Over 12 months, They got to 25 Hawaii-based clients including parasailing, snorkeling, and horseback-riding companies.
They met with all prospects in person, even if it meant hopping on a plane.
It worked.
Pricing Innovation
They realized tourism was transactional. These weren't repeat end-consumers.
Instead of charging for the software, they gave it away for free. They charged end-consumers a 6% transaction fee.
FareHarbor made $100s to $1,000s per month from each operator.
Done-For-You
Instead of saying hey you need a website to these busy tourism operators.
They would build a website and get it all set up to take orders for them.
"In the early days, it was about building a business. It’s about having revenue. It’s not about playing startup.”
Go-To-Market
They hired young salespeople right out of college and paid them a tiny base salary but half the first-year bookings for the operators they signed. It was great money.
One slept in a van and drove around Hawaii until he booked every single operator in the area.
All Hands On Deck
When a VC-backed competitor went under they swooped in.

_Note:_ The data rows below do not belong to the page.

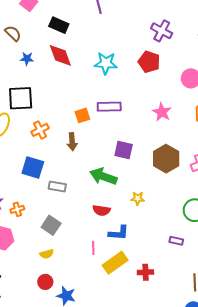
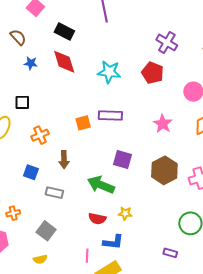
black square: (21, 98) -> (22, 102), size x0.6
brown arrow: (72, 142) -> (64, 160), moved
blue square: (33, 167) -> (31, 172), size x0.7
yellow star: (138, 198) -> (125, 213), moved

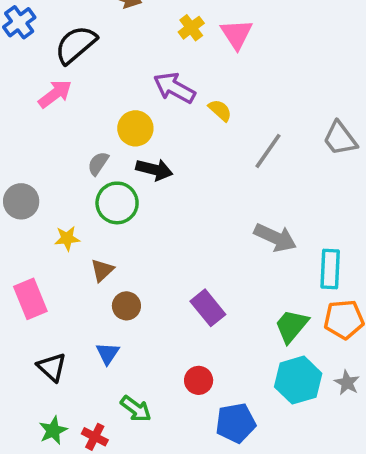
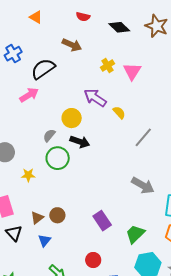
brown triangle: (102, 270) -> (37, 218), moved
green trapezoid: (292, 326) -> (135, 234), moved
black triangle: (52, 367) -> (14, 233), moved

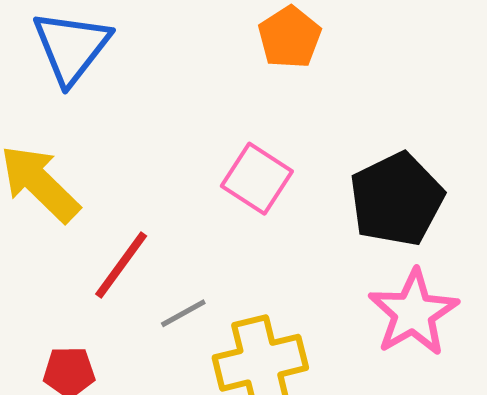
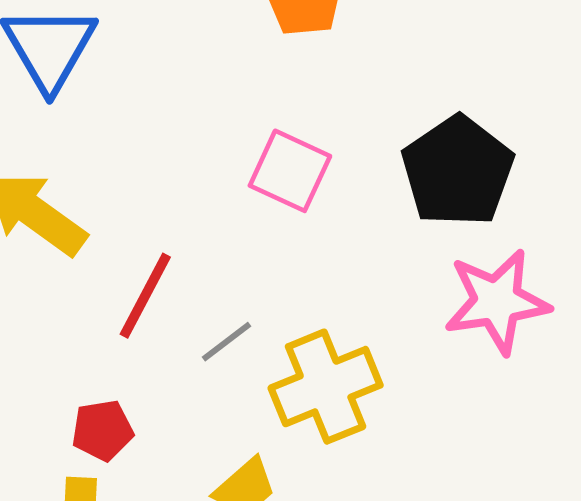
pink star: (413, 313) -> (497, 301), turned 30

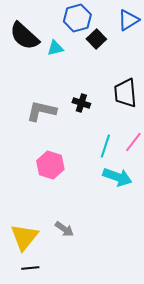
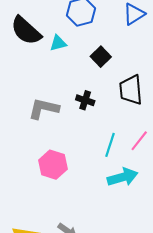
black square: (96, 39) -> (101, 57), moved
cyan arrow: (117, 177) -> (123, 177), turned -36

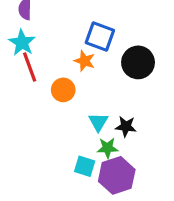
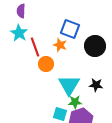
red line: (30, 67) -> (35, 47), moved
cyan triangle: (98, 122) -> (69, 85), size x1.6
black star: (126, 127) -> (96, 85), moved

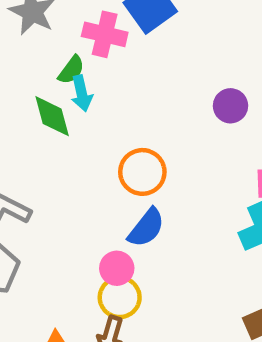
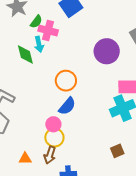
pink cross: (105, 34) -> (48, 30), moved
green semicircle: (71, 70) -> (36, 22), moved
purple circle: (231, 106) -> (107, 51), size x1.6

90% of the team came to the office through the July 4 weekend.
20 air mattresses were brought in.
But they needed more time.
Get Creative
Other competitors tried to buy the failing company. They got turned down.
Instead, FareHarbor offered $100k just to keep the lights on for 7 days. They agreed.
In the end, FareHarbor snapped up 340 of Zerve's 549 clients and 90% of all its transaction volume.
Outcome
FareHarbor scaled to $50 million in revenue while doubling every year.
They went on to sell to Booking. com for $300 million.
Since the brothers never raised money, they got to keep almost all of it.